A Bursa, seule métropole du top 5 qui échappait au CHP, l’AKP-MHP (qui se présentaient ensemble) connaissent une chute entre 10-14 points selon l’indicateur retenu, qui profite à la fois au CHP et à des partis d’opposition sur sa droite.

Un succès inattendu pour les oppositions

La soirée électorale fut en grande partie une accumulation de succès, pour nombre d’eux inattendus, pour le CHP. Il serait trop long de tous les citer. Toutefois, il est possible, d’en retenir quelques-uns qui donnent l’ampleur du bouleversement.

A Manisa (1,5 millions d’habitants, ouest anatolien) où le CHP n’avait jamais gagné la mairie depuis 1950, mairie aux mains du MHP depuis 2009, le CHP balaye le MHP-AKP avec 57% contre 30% au maire sortant et progresse de 19 points au scrutin pour le conseil. Dans l’arrondissement minier de Soma, où un terrible coup de grisou avait entrainé la mort de 301 mineurs il y a 10 ans, le CHP écrase l’AKP au pouvoir avec 58% en doublant son score…

Dans la région de la Mer Noire occidentale, les évolutions sont tout aussi spectaculaires et… surprenantes. Par exemple, pour le petit chef-lieu de Bartin, considéré comme une forteresse du régime, le CHP remporte facilement le scrutin en doublant son score et en obtenant plus de 50% des voix alors même que le MHP et l’AKP avaient obtenu les deux tiers des votes en 2019.

Autre cas, encore plus spectaculaire, la ville d’Adiyaman (Anatolie du sud) où le CHP avait laissé son partenaire de droite Iyi se présenter lors des précédentes élections locales (avec un score de 12%). Au scrutin parlementaire de 2023, le CHP a obtenu 22% … et remporte largement celui du 31 mars 2024, en doublant son score (précisons que le candidat CHP n’est pas transfuge d’un autre parti).

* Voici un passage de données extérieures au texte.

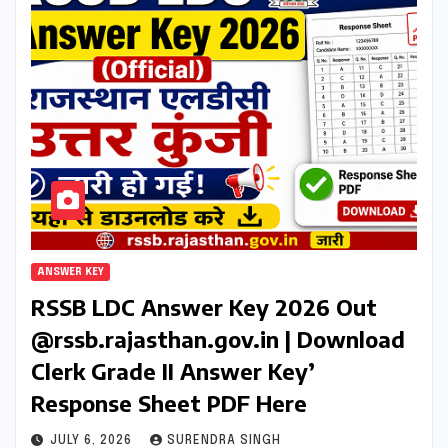
ANSWER KEY
RSSB LDC Answer Key 2026 Out
@rssb.rajasthan.gov.in | Download
Clerk Grade II Answer Key’
Response Sheet PDF Here
JULY 6, 2026
SURENDRA SINGH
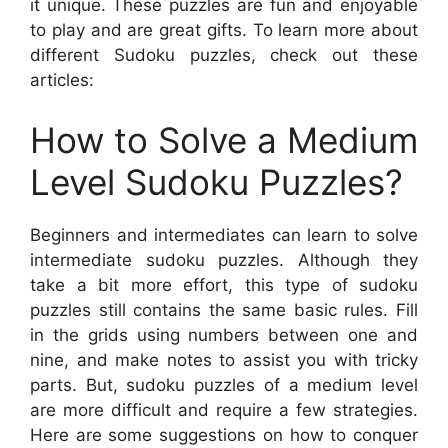
it unique. These puzzles are fun and enjoyable
to play and are great gifts. To learn more about
different Sudoku puzzles, check out these
articles:
How to Solve a Medium
Level Sudoku Puzzles?
Beginners and intermediates can learn to solve
intermediate sudoku puzzles. Although they
take a bit more effort, this type of sudoku
puzzles still contains the same basic rules. Fill
in the grids using numbers between one and
nine, and make notes to assist you with tricky
parts. But, sudoku puzzles of a medium level
are more difficult and require a few strategies.
Here are some suggestions on how to conquer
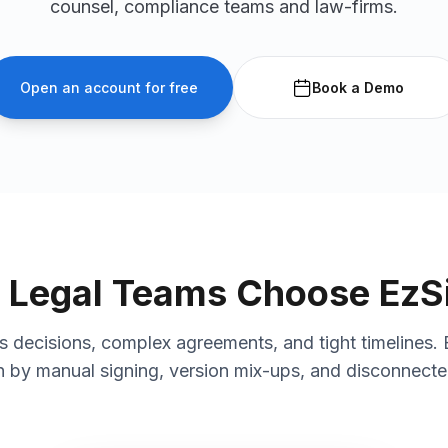
counsel, compliance teams and law-firms.
Open an account for free
Book a Demo
Legal Teams Choose EzS
decisions, complex agreements, and tight timelines. 
by manual signing, version mix-ups, and disconnect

Si l’AKP et le MHP sont les grands perdants de la soirée, ce qu’a admis Erdogan dans un discours assez terne, il en existe d’autres. Le premier est le Iyi qui est globalement balayé lors de ce scrutin avec 3,8% et un seul chef-lieu (et encore il s’agit d’un maire sortant AKP qui a changé d’affiliation lorsque son parti a rejeté sa candidature). Sa tactique de se présenter quasi systématiquement « seul » et de prendre le risque d’offrir des postes de maires à l’AKP à la faveur de la division a été très mal vécue par une grande partie de son électorat.

La crise qui couvait en son sein a éclaté dès hier soir. S’étant constituée en tant que parti de centre-droit d’opposition à l’AKP, il n’a jamais trouvé sa place. Les autres perdants sont tous les petits partis de droite (Saadet, DEVA, GP) auquel le CHP de Kiliçdaroglu avait donné une place disproportionnée lors des élections générales avec l’objectif d’attirer un électorat conservateur. Ces partis sont généralement en dessous de 1%. C’est l’idée même du type d’alliance réalisée par Kiliçdaroglu en 2023 qui prend du plomb dans l’aile : une alliance essentiellement oppositionnelle paralysée par des négociations internes interminables et qui s’avère incapable d’avancer des propositions au-delà de la lutte contre la corruption.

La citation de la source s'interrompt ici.